### PROBLEM DESCRIPTION
Search each line of the data for the word "popular"; copy every line where it is found.

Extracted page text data
/---

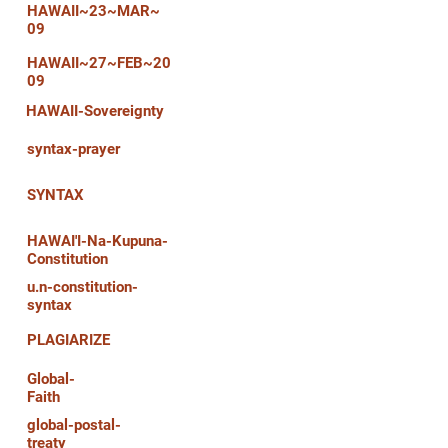
HAWAII~23~MAR~
09
HAWAII~27~FEB~20
09
HAWAII-Sovereignty
syntax-prayer
SYNTAX
HAWAI'I-Na-Kupuna-
Constitution
u.n-constitution-
syntax
PLAGIARIZE
Global-
Faith
global-postal-
treaty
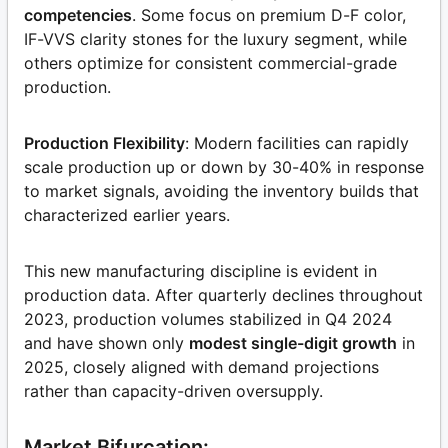
competencies
. Some focus on premium D-F color,
IF-VVS clarity stones for the luxury segment, while
others optimize for consistent commercial-grade
production.
Production Flexibility
: Modern facilities can rapidly
scale production up or down by 30-40% in response
to market signals, avoiding the inventory builds that
characterized earlier years.
This new manufacturing discipline is evident in
production data. After quarterly declines throughout
2023, production volumes stabilized in Q4 2024
and have shown only
modest single-digit growth
in
2025, closely aligned with demand projections
rather than capacity-driven oversupply.
Market Bifurcation:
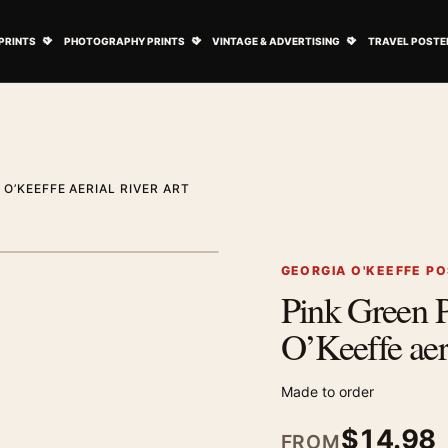
ovie Posters submenu
Open Art Prints submenu
Open Photography Prints submenu
Open Vintage 
PRINTS
PHOTOGRAPHY PRINTS
VINTAGE & ADVERTISING
TRAVEL POSTE
 O’KEEFFE AERIAL RIVER ART
1
/ 2
Next image
GEORGIA O'KEEFFE P
Pink Green P
Zoom image
O’Keeffe aeri
Made to order
$
14.98
FROM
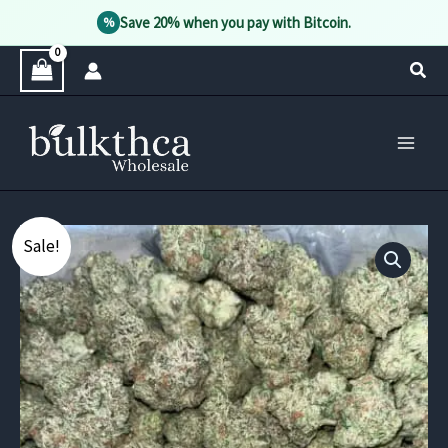
Save 20% when you pay with Bitcoin.
%
Skip
Sear
to
content
Sale!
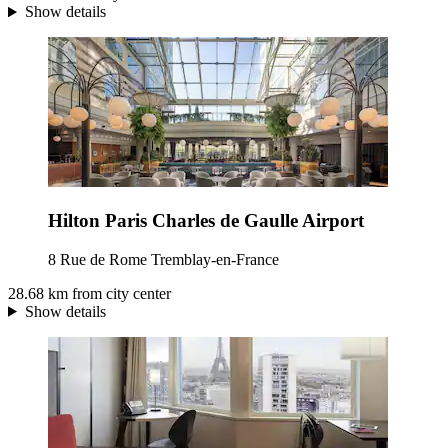
Show details
Hilton Paris Charles de Gaulle Airport
8 Rue de Rome Tremblay-en-France
28.68 km from city center
Show details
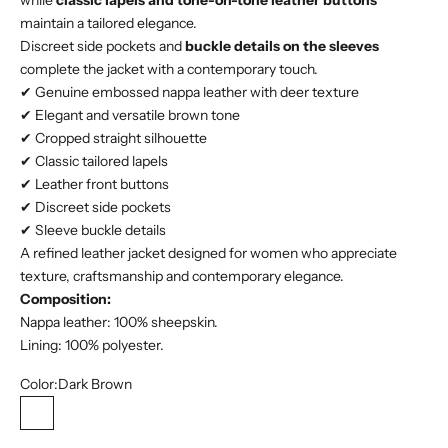
while
classic lapels and tone-on-tone leather buttons
maintain a tailored elegance.
Discreet side pockets and
buckle details on the sleeves
complete the jacket with a contemporary touch.
✔ Genuine embossed nappa leather with deer texture
✔ Elegant and versatile brown tone
✔ Cropped straight silhouette
✔ Classic tailored lapels
✔ Leather front buttons
✔ Discreet side pockets
✔ Sleeve buckle details
A refined leather jacket designed for women who appreciate
texture, craftsmanship and contemporary elegance.
Composition:
Nappa leather: 100% sheepskin.
Lining: 100% polyester.
Color:
Dark Brown
Dark Brown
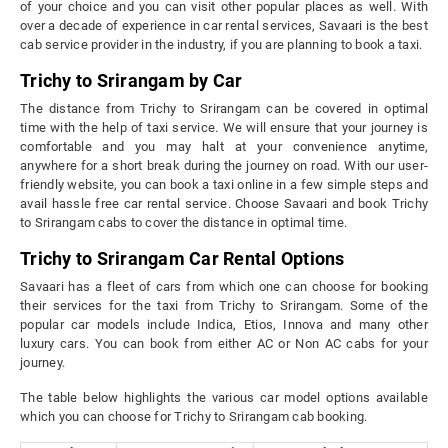
of your choice and you can visit other popular places as well. With
over a decade of experience in car rental services, Savaari is the best
cab service provider in the industry, if you are planning to book a taxi.
Trichy to Srirangam by Car
The distance from Trichy to Srirangam can be covered in optimal
time with the help of taxi service. We will ensure that your journey is
comfortable and you may halt at your convenience anytime,
anywhere for a short break during the journey on road. With our user-
friendly website, you can book a taxi online in a few simple steps and
avail hassle free car rental service. Choose Savaari and book Trichy
to Srirangam cabs to cover the distance in optimal time.
Trichy to Srirangam Car Rental Options
Savaari has a fleet of cars from which one can choose for booking
their services for the taxi from Trichy to Srirangam. Some of the
popular car models include Indica, Etios, Innova and many other
luxury cars. You can book from either AC or Non AC cabs for your
journey.
The table below highlights the various car model options available
which you can choose for Trichy to Srirangam cab booking.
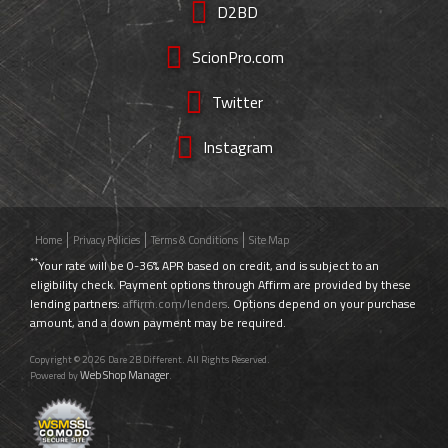
D2BD
ScionPro.com
Twitter
Instagram
Home
Privacy Policies
Terms & Conditions
Site Map
**
Your rate will be 0-36% APR based on credit, and is subject to an
eligibility check. Payment options through Affirm are provided by these
lending partners:
affirm.com/lenders
. Options depend on your purchase
amount, and a down payment may be required.
Copyright © 2026 Dare 2B Different. All Rights Reserved.
Web Shop Manager
Powered by
.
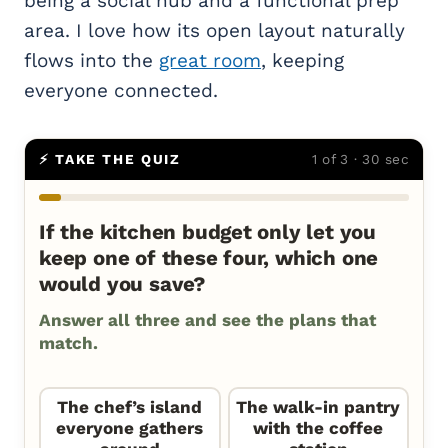
being a social hub and a functional prep
area. I love how its open layout naturally
flows into the
great room
, keeping
everyone connected.
⚡ TAKE THE QUIZ
1 of 3 · 30 sec
If the kitchen budget only let you
keep one of these four, which one
would you save?
Answer all three and see the plans that
match.
The chef’s island
The walk-in pantry
everyone gathers
with the coffee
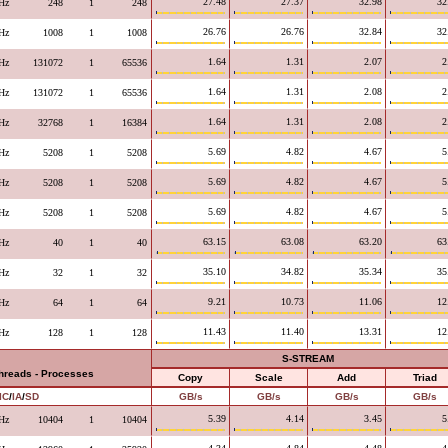
27.48
27.37
32.98
32
Hz
248
1
248
26.76
26.76
32.84
32
Hz
1008
1
1008
1.64
1.31
2.07
2
Hz
131072
1
65536
1.64
1.31
2.08
2
Hz
131072
1
65536
1.64
1.31
2.08
2
Hz
32768
1
16384
5.69
4.82
4.67
5
Hz
5208
1
5208
5.69
4.82
4.67
5
Hz
5208
1
5208
5.69
4.82
4.67
5
Hz
5208
1
5208
63.15
63.08
63.20
63
Hz
40
1
40
35.10
34.82
35.34
35
Hz
32
1
32
9.21
10.73
11.06
12
Hz
64
1
64
11.43
11.40
13.31
12
Hz
128
1
128
S-STREAM
Threads - Processes
Copy
Scale
Add
Triad
IC
/
IA
/
SD
GB/s
GB/s
GB/s
GB/s
5.39
4.14
3.45
5
Hz
10404
1
10404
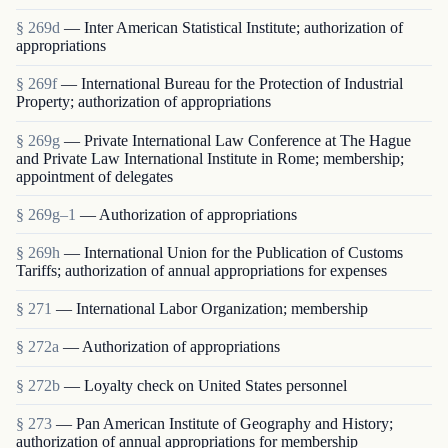
§ 269d
— Inter American Statistical Institute; authorization of
appropriations
§ 269f
— International Bureau for the Protection of Industrial
Property; authorization of appropriations
§ 269g
— Private International Law Conference at The Hague
and Private Law International Institute in Rome; membership;
appointment of delegates
§ 269g–1
— Authorization of appropriations
§ 269h
— International Union for the Publication of Customs
Tariffs; authorization of annual appropriations for expenses
§ 271
— International Labor Organization; membership
§ 272a
— Authorization of appropriations
§ 272b
— Loyalty check on United States personnel
§ 273
— Pan American Institute of Geography and History;
authorization of annual appropriations for membership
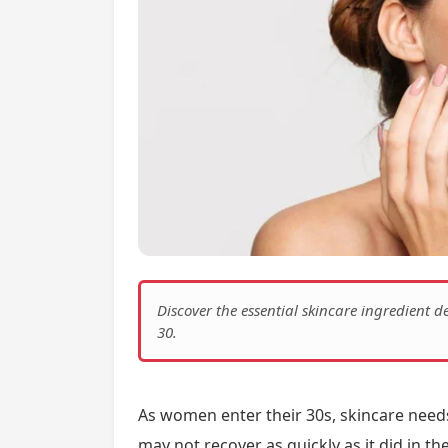
Discover the essential skincare ingredient
30.
As women enter their 30s, skincare needs
may not recover as quickly as it did in th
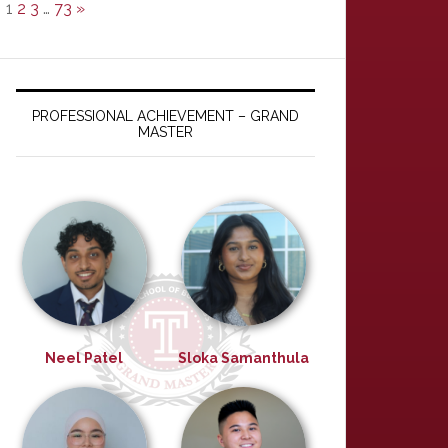
1
2
3
…
73
»
PROFESSIONAL ACHIEVEMENT – GRAND
MASTER
Neel Patel
Sloka Samanthula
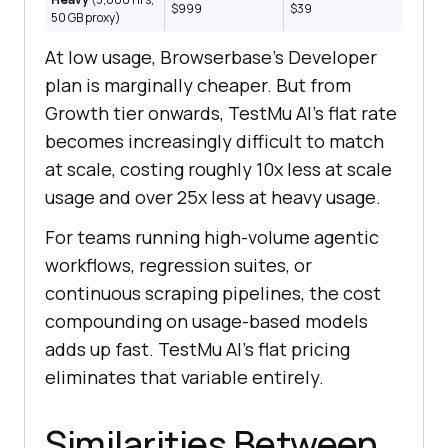
$999
$39
50 GB proxy)
At low usage, Browserbase's Developer
plan is marginally cheaper. But from
Growth tier onwards, TestMu AI's flat rate
becomes increasingly difficult to match
at scale, costing roughly 10x less at scale
usage and over 25x less at heavy usage.
For teams running high-volume agentic
workflows, regression suites, or
continuous scraping pipelines, the cost
compounding on usage-based models
adds up fast. TestMu AI's flat pricing
eliminates that variable entirely.
Similarities Between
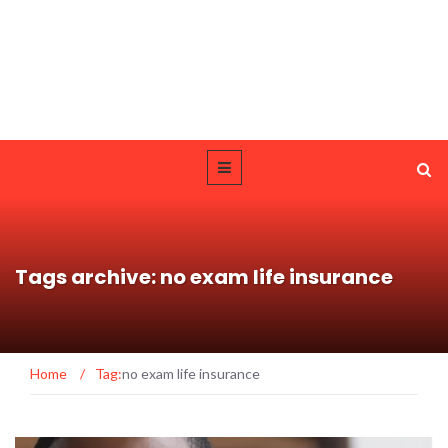
Tags archive: no exam life insurance
Home
/
Tag:
no exam life insurance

\---

### TASK RESPONSE
of your choice and you can visit other popular places as well. With
popular car models include Indica, Etios, Innova and many other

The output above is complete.